The management of swarming by the beekeeper is traditionally divided into two parts; prevention and control.
Prevention is managing the colony so that the factors that predispose the colony to starting swarm preparations are minimised. This has a number of components. The first is the age of the queen. The quantity of queen substance (9ODA and 9HDAa as well as certain unidentified substances) is associated with the inhibition of queen rearing and swarming. Young, vigorous queens in their first year rarely swarm as the queen substance that they generate is sufficient to the colony together as a single unit. As the queen ages the amount of queen substance she produces diminishes so if queens are young, or kept young then the amount of swarming will be reduced. Of course, a colony that has swarmed naturally will have a new young queen so will be less likely to swarm the following year. If the colony is very large and crowded the ventilation or air flow through the colony will be impeded. This will interfere with the distribution of the queen substance through the brood nest which means it won't reach all the workers. As a consequence of this queen cells will be initiated and swarming will occur. Harvesting honey on a regular basis can help to reduce congestion in the hive which will allow the better distribution of queen substance around the colony and also gives the workers plenty of work to do in rebuilding the comb. Finally, there is a genetic component to swarming with different races and strains of bees having a greater propensity to swarm. For instance tropical honey bees are far more likely to swarm than temperate bees as they have evolved under conditions where swarming is a useful reproductive strategy. This factor combined with the general difficulty of handling some honey bee races (most notably African types of Apis mellifera) may mean that swarm management in tropical bees is not a realistic option.

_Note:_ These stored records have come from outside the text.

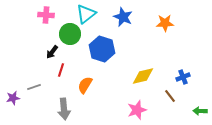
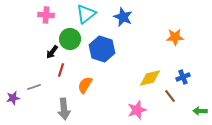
orange star: moved 10 px right, 14 px down
green circle: moved 5 px down
yellow diamond: moved 7 px right, 2 px down
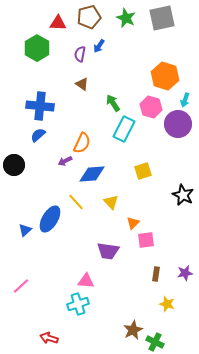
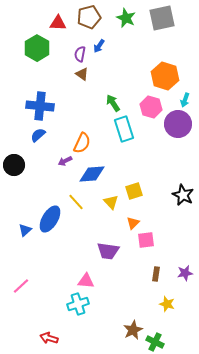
brown triangle: moved 10 px up
cyan rectangle: rotated 45 degrees counterclockwise
yellow square: moved 9 px left, 20 px down
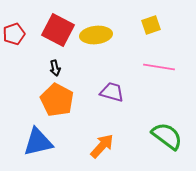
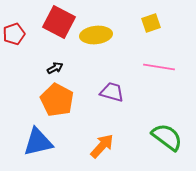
yellow square: moved 2 px up
red square: moved 1 px right, 8 px up
black arrow: rotated 105 degrees counterclockwise
green semicircle: moved 1 px down
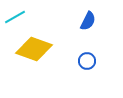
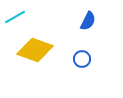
yellow diamond: moved 1 px right, 1 px down
blue circle: moved 5 px left, 2 px up
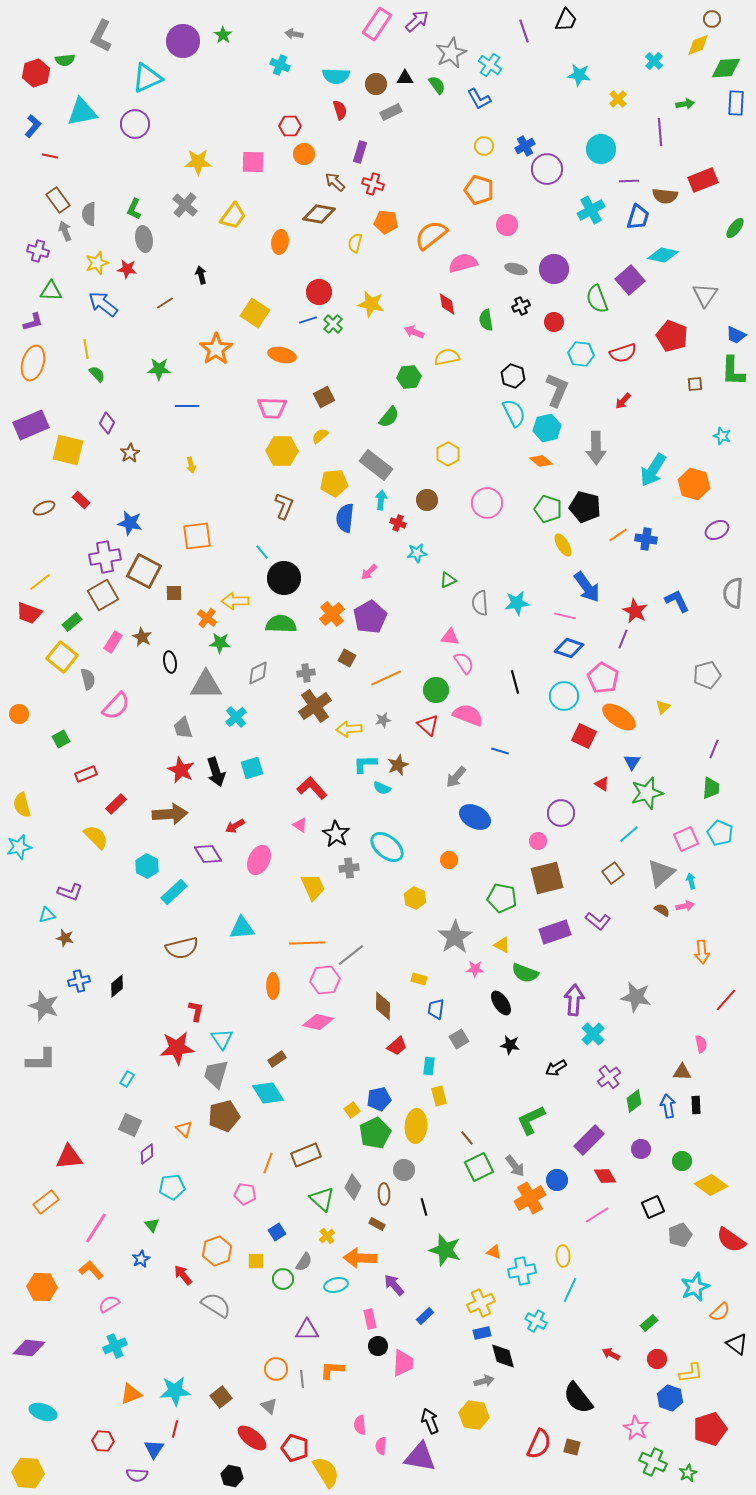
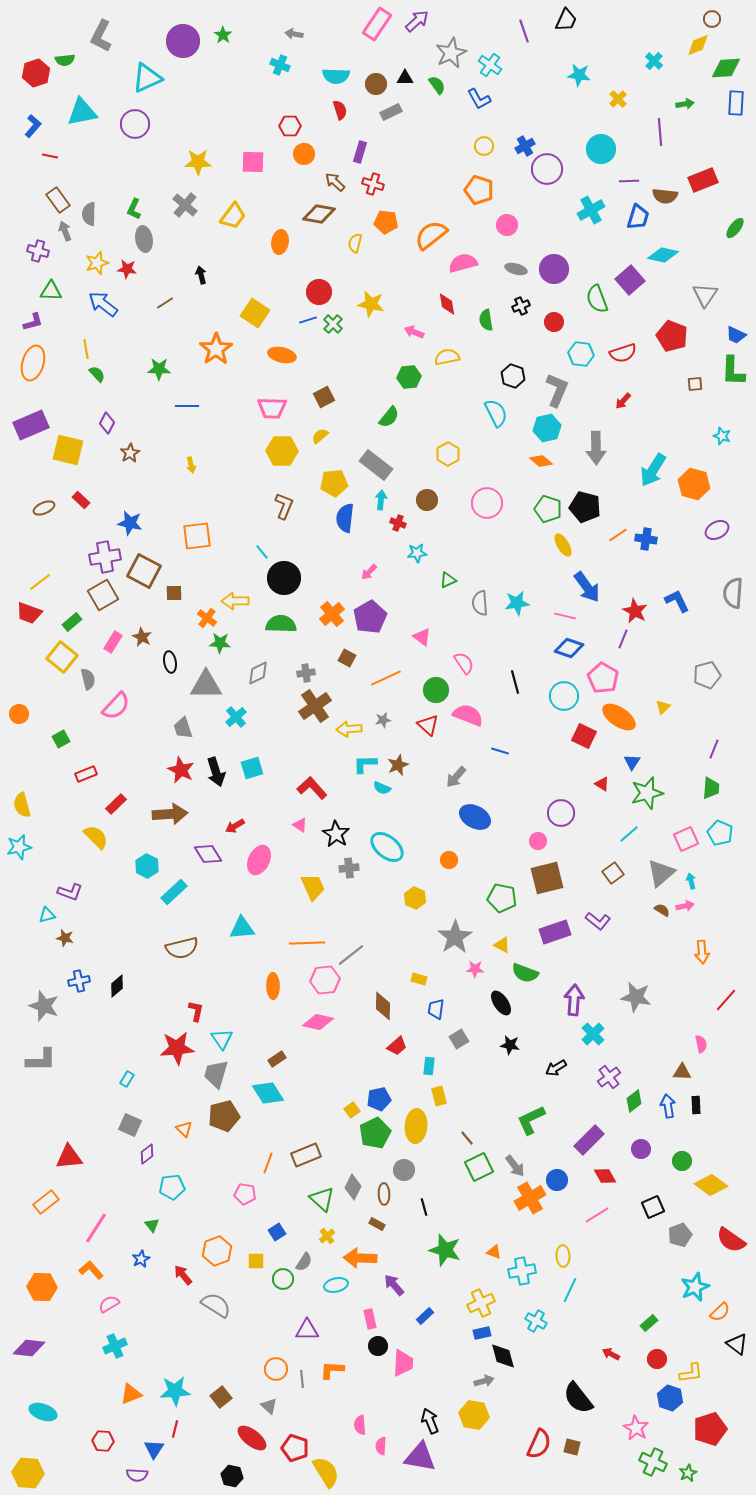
cyan semicircle at (514, 413): moved 18 px left
pink triangle at (450, 637): moved 28 px left; rotated 30 degrees clockwise
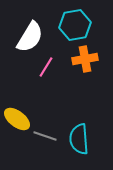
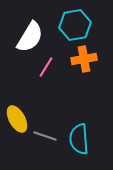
orange cross: moved 1 px left
yellow ellipse: rotated 24 degrees clockwise
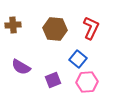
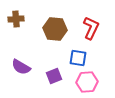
brown cross: moved 3 px right, 6 px up
blue square: moved 1 px up; rotated 30 degrees counterclockwise
purple square: moved 1 px right, 4 px up
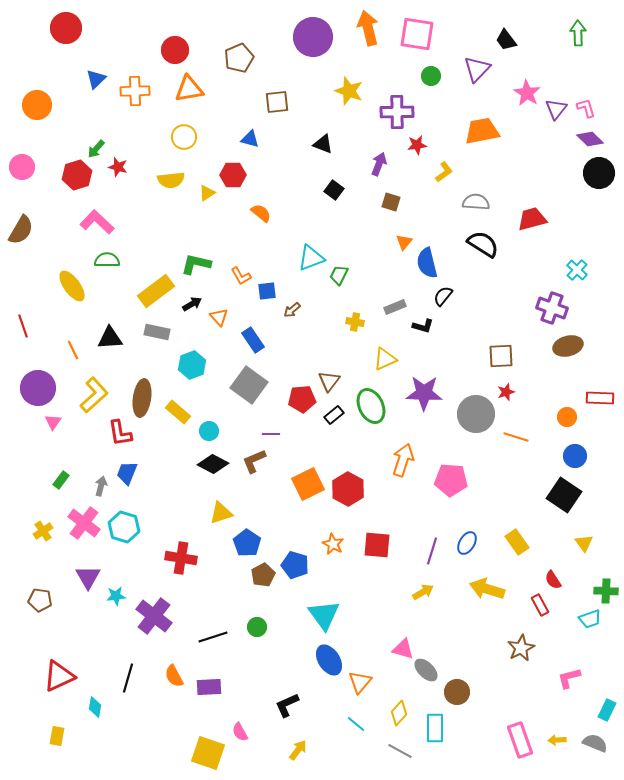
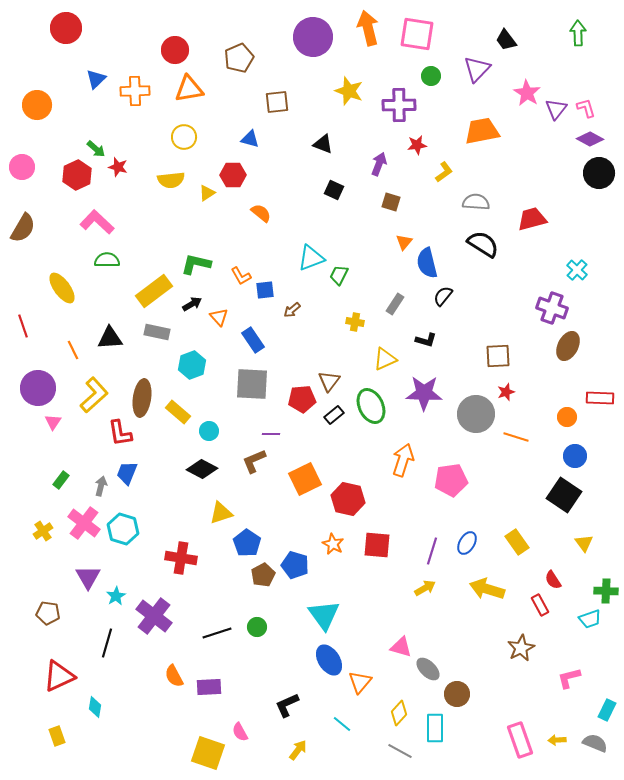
purple cross at (397, 112): moved 2 px right, 7 px up
purple diamond at (590, 139): rotated 16 degrees counterclockwise
green arrow at (96, 149): rotated 90 degrees counterclockwise
red hexagon at (77, 175): rotated 8 degrees counterclockwise
black square at (334, 190): rotated 12 degrees counterclockwise
brown semicircle at (21, 230): moved 2 px right, 2 px up
yellow ellipse at (72, 286): moved 10 px left, 2 px down
yellow rectangle at (156, 291): moved 2 px left
blue square at (267, 291): moved 2 px left, 1 px up
gray rectangle at (395, 307): moved 3 px up; rotated 35 degrees counterclockwise
black L-shape at (423, 326): moved 3 px right, 14 px down
brown ellipse at (568, 346): rotated 48 degrees counterclockwise
brown square at (501, 356): moved 3 px left
gray square at (249, 385): moved 3 px right, 1 px up; rotated 33 degrees counterclockwise
black diamond at (213, 464): moved 11 px left, 5 px down
pink pentagon at (451, 480): rotated 12 degrees counterclockwise
orange square at (308, 484): moved 3 px left, 5 px up
red hexagon at (348, 489): moved 10 px down; rotated 16 degrees counterclockwise
cyan hexagon at (124, 527): moved 1 px left, 2 px down
yellow arrow at (423, 592): moved 2 px right, 4 px up
cyan star at (116, 596): rotated 24 degrees counterclockwise
brown pentagon at (40, 600): moved 8 px right, 13 px down
black line at (213, 637): moved 4 px right, 4 px up
pink triangle at (403, 649): moved 2 px left, 2 px up
gray ellipse at (426, 670): moved 2 px right, 1 px up
black line at (128, 678): moved 21 px left, 35 px up
brown circle at (457, 692): moved 2 px down
cyan line at (356, 724): moved 14 px left
yellow rectangle at (57, 736): rotated 30 degrees counterclockwise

The most realistic option for swarm control if queen cells are discovered in time before the prime swarm has left if to make an increase in the colony. This way the beekeeper will increase the number of colonies owned in a natural manner. To try it, look at the instructions on the dividing colonies page on this information portal.
Other beekeepers will put out bait hives in places where they know swarms will be passing to collect the swarms that leave.